++++ RECORDS FOR PROCESSING

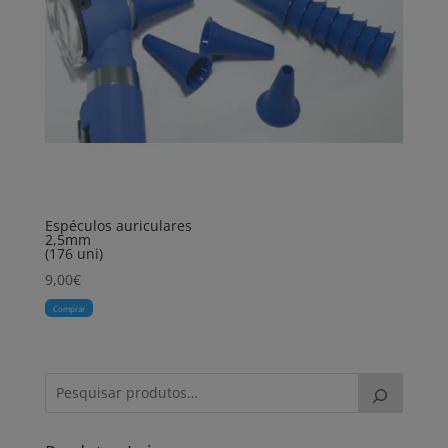
Espéculos auriculares
2,5mm
(176 uni)
9,00
€
Comprar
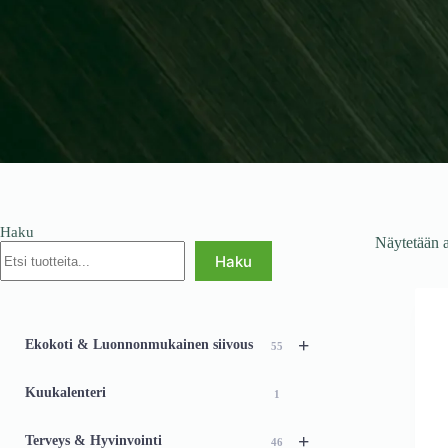
Haku
Näytetään a
Haku
+
Ekokoti & Luonnonmukainen siivous
55
Kuukalenteri
1
+
Terveys & Hyvinvointi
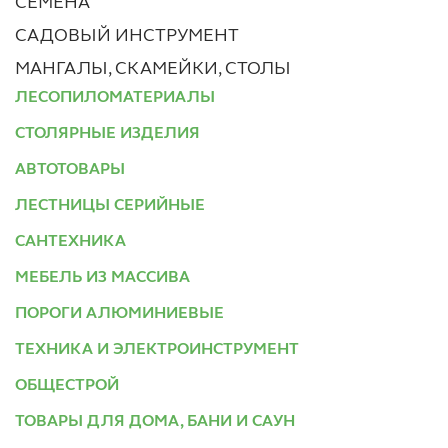
СЕМЕНА
САДОВЫЙ ИНСТРУМЕНТ
МАНГАЛЫ, СКАМЕЙКИ, СТОЛЫ
ЛЕСОПИЛОМАТЕРИАЛЫ
СТОЛЯРНЫЕ ИЗДЕЛИЯ
АВТОТОВАРЫ
ЛЕСТНИЦЫ СЕРИЙНЫЕ
САНТЕХНИКА
МЕБЕЛЬ ИЗ МАССИВА
ПОРОГИ АЛЮМИНИЕВЫЕ
ТЕХНИКА И ЭЛЕКТРОИНСТРУМЕНТ
ОБЩЕСТРОЙ
ТОВАРЫ ДЛЯ ДОМА, БАНИ И САУН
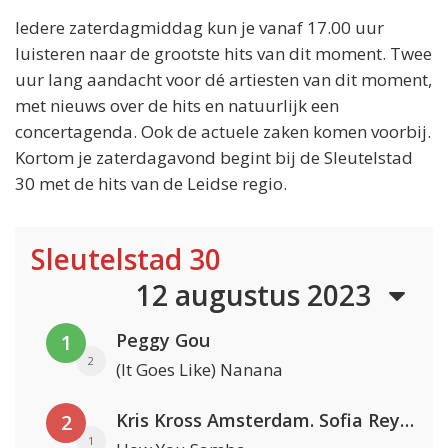
Iedere zaterdagmiddag kun je vanaf 17.00 uur
luisteren naar de grootste hits van dit moment. Twee
uur lang aandacht voor dé artiesten van dit moment,
met nieuws over de hits en natuurlijk een
concertagenda. Ook de actuele zaken komen voorbij.
Kortom je zaterdagavond begint bij de Sleutelstad
30 met de hits van de Leidse regio.
Sleutelstad 30
12 augustus 2023
Peggy Gou
1
2
(It Goes Like) Nanana
Kris Kross Amsterdam. Sofia Reyes & Tinie Tempah
2
1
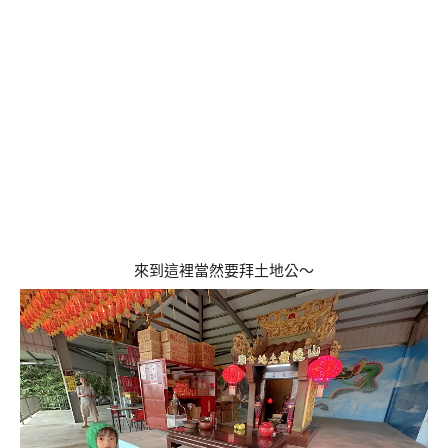
來到這裡當然要拜土地公～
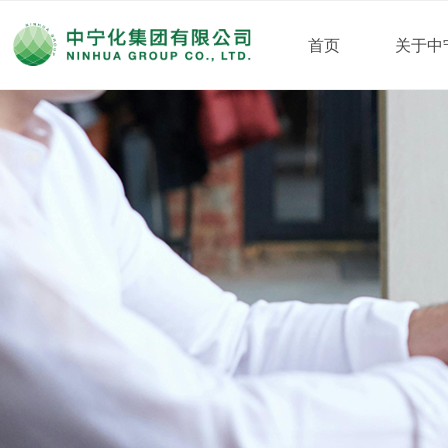
首页
关于中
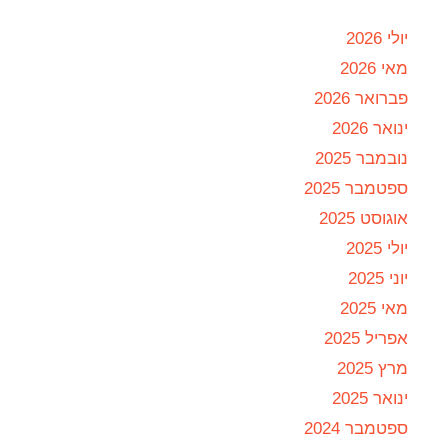
יולי 2026
מאי 2026
פברואר 2026
ינואר 2026
נובמבר 2025
ספטמבר 2025
אוגוסט 2025
יולי 2025
יוני 2025
מאי 2025
אפריל 2025
מרץ 2025
ינואר 2025
ספטמבר 2024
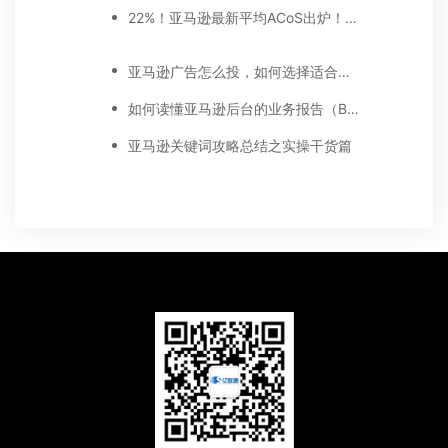
22%！亚马逊最新平均ACoS出炉！这三步做好，ACoS优化差不了！
亚马逊广告怎么投，如何选择适合你的广告模式？
如何读懂亚马逊后台的业务报告（Business report)
亚马逊关键词攻略总结之实操干货篇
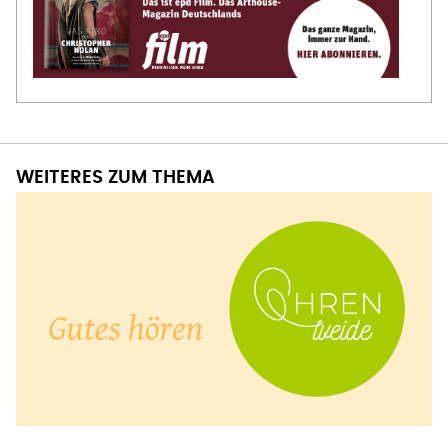
WEITERES ZUM THEMA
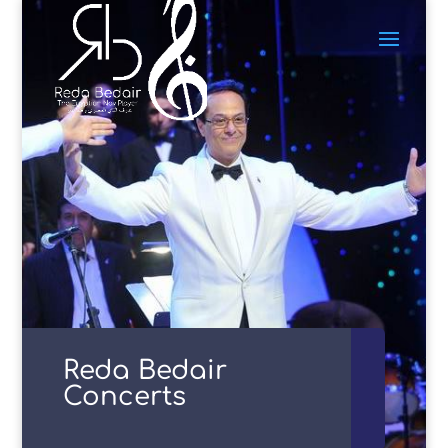
Reda Bedair
Concerts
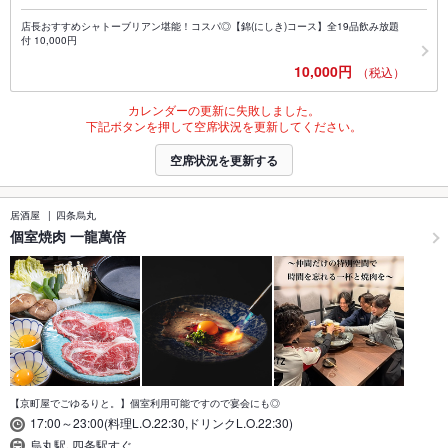
店長おすすめシャトーブリアン堪能！コスパ◎【錦(にしき)コース】全19品飲み放題
付 10,000円
10,000円
（税込）
カレンダーの更新に失敗しました。
下記ボタンを押して空席状況を更新してください。
空席状況を更新する
居酒屋
四条烏丸
個室焼肉 一龍萬倍
【京町屋でごゆるりと。】個室利用可能ですので宴会にも◎
17:00～23:00(料理L.O.22:30,ドリンクL.O.22:30)
烏丸駅､四条駅すぐ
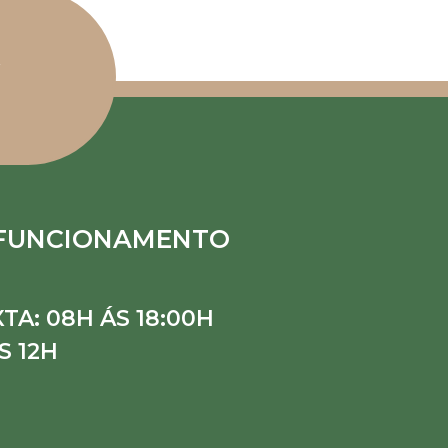
 FUNCIONAMENTO
TA: 08H ÁS 18:00H
S 12H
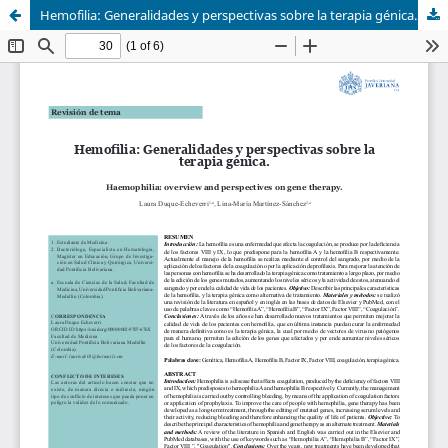
Hemofilia: Generalidades y perspectivas sobre la terapia génica.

++++++++

_EXERCISE PROMPT_
Leave the images aside and retype each line of the listing above exactly.

_OUTPUT_
Espéculos auriculares
2,5mm
(176 uni)
9,00
€
Comprar
Haku
Näytetään a
Haku
+
Ekokoti & Luonnonmukainen siivous
55
Kuukalenteri
1
+
Terveys & Hyvinvointi
СЕМЕНА
САДОВЫЙ ИНСТРУМЕНТ
МАНГАЛЫ, СКАМЕЙКИ, СТОЛЫ
ЛЕСОПИЛОМАТЕРИАЛЫ
СТОЛЯРНЫЕ ИЗДЕЛИЯ
АВТОТОВАРЫ
ЛЕСТНИЦЫ СЕРИЙНЫЕ
САНТЕХНИКА
МЕБЕЛЬ ИЗ МАССИВА
ПОРОГИ АЛЮМИНИЕВЫЕ
ТЕХНИКА И ЭЛЕКТРОИНСТРУМЕНТ
ОБЩЕСТРОЙ
ТОВАРЫ ДЛЯ ДОМА, БАНИ И САУН
Iedere zaterdagmiddag kun je vanaf 17.00 uur
luisteren naar de grootste hits van dit moment. Twee
uur lang aandacht voor dé artiesten van dit moment,
met nieuws over de hits en natuurlijk een
concertagenda. Ook de actuele zaken komen voorbij.
Kortom je zaterdagavond begint bij de Sleutelstad
30 met de hits van de Leidse regio.
Sleutelstad 30
12 augustus 2023
Peggy Gou
1
2
(It Goes Like) Nanana
Kris Kross Amsterdam. Sofia Reyes & Tinie Tempah
2
1
來到這裡當然要拜土地公～
首页
关于中
יולי 2026
מאי 2026
פברואר 2026
ינואר 2026
נובמבר 2025
ספטמבר 2025
אוגוסט 2025
יולי 2025
יוני 2025
מאי 2025
אפריל 2025
מרץ 2025
ינואר 2025
ספטמבר 2024
22%！亚马逊最新平均ACoS出炉！这三步做好，ACoS优化差不了！
亚马逊广告怎么投，如何选择适合你的广告模式？
如何读懂亚马逊后台的业务报告（Business report)
亚马逊关键词攻略总结之实操干货篇
WEITERES ZUM THEMA
Reda Bedair
Concerts
店長おすすめシャトーブリアン堪能！コスパ◎【錦(にしき)コース】全19品飲み放題
付 10,000円
10,000円
（税込）
カレンダーの更新に失敗しました。
下記ボタンを押して空席状況を更新してください。
空席状況を更新する
居酒屋
四条烏丸
個室焼肉 一龍萬倍
【京町屋でごゆるりと。】個室利用可能ですので宴会にも◎
17:00～23:00(料理L.O.22:30,ドリンクL.O.22:30)
烏丸駅､四条駅すぐ
 FUNCIONAMENTO
TA: 08H ÁS 18:00H
S 12H
Hemofilia: Generalidades y perspectivas sobre la terapia génica.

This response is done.